Airborne laser scanning, also known as lidar, recorded the land surface in 3D. The survey is the largest of its type so far in Scotland and has detected the remains of ancient monuments on the island.
Previously unknown ancient archaeological sites which have been discovered include prehistoric settlements and medieval farmsteads, as well as a Neolithic cursus monument – an exceptionally rare find on the west coast of Scotland.
The new identifications include nearly 100 prehistoric settlement sites, just under 200 shieling hut groups and a cursus monument (NR82NE36).
Dave Cowley, Rapid Archaeological Mapping Manager at HES, said:
“This survey has shown us that there are double the number of ancient monuments on Arran than we previously knew about.

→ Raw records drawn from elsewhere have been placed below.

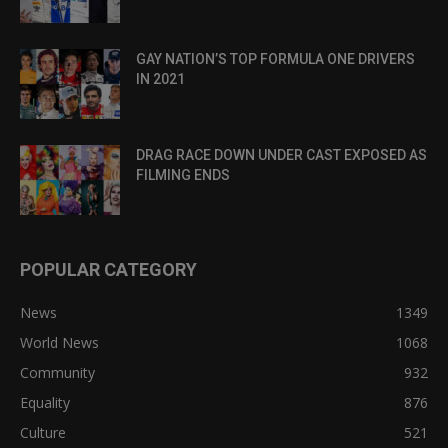
GAY NATION’S TOP FORMULA ONE DRIVERS
IN 2021
DRAG RACE DOWN UNDER CAST EXPOSED AS
FILMING ENDS
POPULAR CATEGORY
News
1349
World News
1068
Community
932
Equality
876
Culture
521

“This new 3D technology has allowed us to undertake a rapid archaeological survey, over weeks rather than months or years, and allowed us to discover sites that might even have been impossible to find otherwise. We have been able to see how densely settled parts of Arran were, and the medieval and post-medieval shieling sites that were discovered have told us how upland areas were used by shepherds.

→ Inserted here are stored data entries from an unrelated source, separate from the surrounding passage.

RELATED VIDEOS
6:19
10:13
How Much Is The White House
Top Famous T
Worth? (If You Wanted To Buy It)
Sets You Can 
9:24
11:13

“This is an exciting time to be involved in the development of remote sensing and archaeological mapping. We are exploring the benefits of new technology and new datasets to record Scotland’s historic environment and inform our knowledge of the past. As a result, we are enriching the information through which we tell Scotland’s story. And Arran is just a first step. As this technology become more widely available, we expect to find tens of thousands more ancient sites across the rest of Scotland – working at a pace that was unimaginable a few years ago.”
As well as the new sites discovered, ones already known about had their records upgraded and field visits took place to fill in gaps with 345 digital photographs taken.
The lidar data is available from the Scottish Government Remote Sensing Portal.
Shona Nicol, Head of the Geographical Information Science and Analysis team said:
“It is great to see HES making such exciting use of the increasing amount of remote sensing data becoming available which will help to play a part in keeping Scotland at the forefront in this field.”
The survey results are available to view on Canmore – Scotland’s National Record of the Historic Environment.